Exercise description: Under this line are the records; repeat exactly the lines starting at the one containing "Very easy to" and ending at the one containing "View profile", omitting pictures.

Saved entries

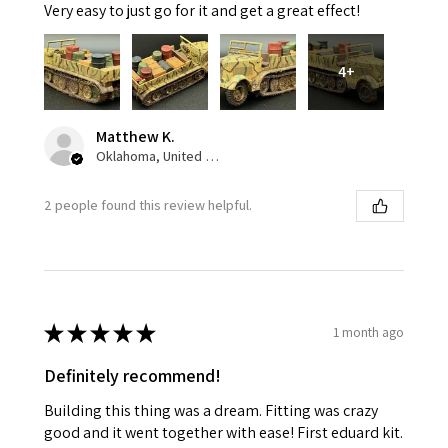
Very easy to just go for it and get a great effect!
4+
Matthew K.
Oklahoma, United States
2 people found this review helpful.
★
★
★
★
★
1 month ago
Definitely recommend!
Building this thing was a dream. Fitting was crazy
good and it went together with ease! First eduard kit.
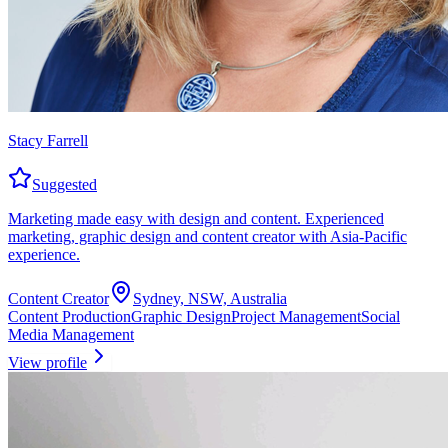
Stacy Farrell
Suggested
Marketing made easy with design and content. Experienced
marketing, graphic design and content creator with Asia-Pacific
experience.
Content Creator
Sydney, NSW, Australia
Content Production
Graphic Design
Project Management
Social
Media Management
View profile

---

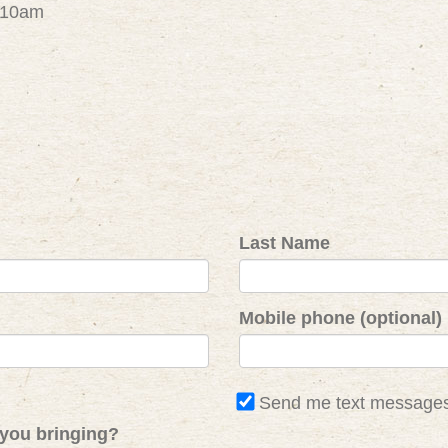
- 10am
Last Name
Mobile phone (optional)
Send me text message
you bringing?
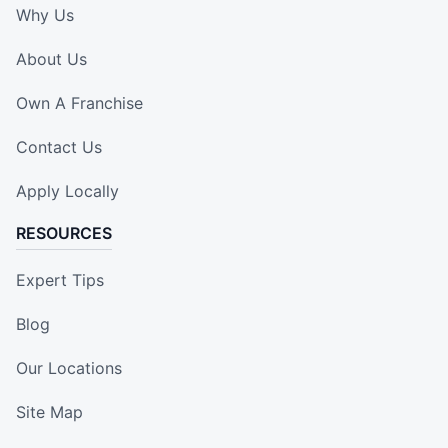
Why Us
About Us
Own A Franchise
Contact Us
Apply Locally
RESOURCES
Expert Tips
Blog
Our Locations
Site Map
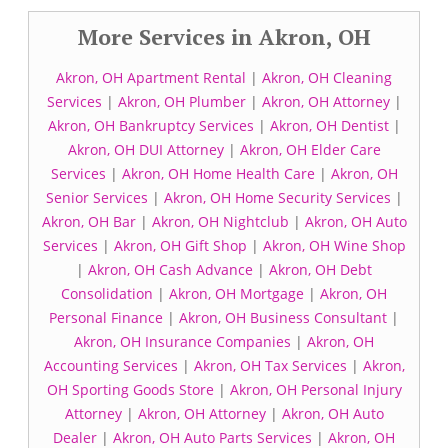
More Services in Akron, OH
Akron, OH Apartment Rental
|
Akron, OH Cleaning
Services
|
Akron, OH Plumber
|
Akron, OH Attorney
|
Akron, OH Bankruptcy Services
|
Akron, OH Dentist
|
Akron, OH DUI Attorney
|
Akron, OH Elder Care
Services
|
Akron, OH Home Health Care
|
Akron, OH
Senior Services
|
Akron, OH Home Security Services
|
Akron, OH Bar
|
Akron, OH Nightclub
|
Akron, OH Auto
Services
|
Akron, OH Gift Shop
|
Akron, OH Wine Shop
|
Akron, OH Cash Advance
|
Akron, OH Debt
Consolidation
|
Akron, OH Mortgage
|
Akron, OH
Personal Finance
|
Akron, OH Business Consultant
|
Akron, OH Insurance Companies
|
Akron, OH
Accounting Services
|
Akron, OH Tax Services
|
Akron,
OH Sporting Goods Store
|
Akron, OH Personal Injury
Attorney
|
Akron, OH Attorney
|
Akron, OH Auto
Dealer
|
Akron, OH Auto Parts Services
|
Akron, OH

--

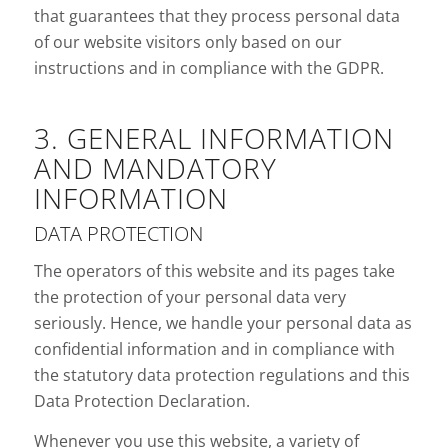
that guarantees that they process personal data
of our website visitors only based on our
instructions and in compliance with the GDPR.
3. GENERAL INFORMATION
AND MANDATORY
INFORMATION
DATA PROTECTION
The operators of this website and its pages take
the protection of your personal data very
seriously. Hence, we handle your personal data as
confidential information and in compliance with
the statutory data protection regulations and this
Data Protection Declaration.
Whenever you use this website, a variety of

Expected output:
Very easy to just go for it and get a great effect!
4+
Matthew K.
Oklahoma, United States
2 people found this review helpful.
★
★
★
★
★
1 month ago
Definitely recommend!
Building this thing was a dream. Fitting was crazy
good and it went together with ease! First eduard kit.
Stacy Farrell
Suggested
Marketing made easy with design and content. Experienced
marketing, graphic design and content creator with Asia-Pacific
experience.
Content Creator
Sydney, NSW, Australia
Content Production
Graphic Design
Project Management
Social
Media Management
View profile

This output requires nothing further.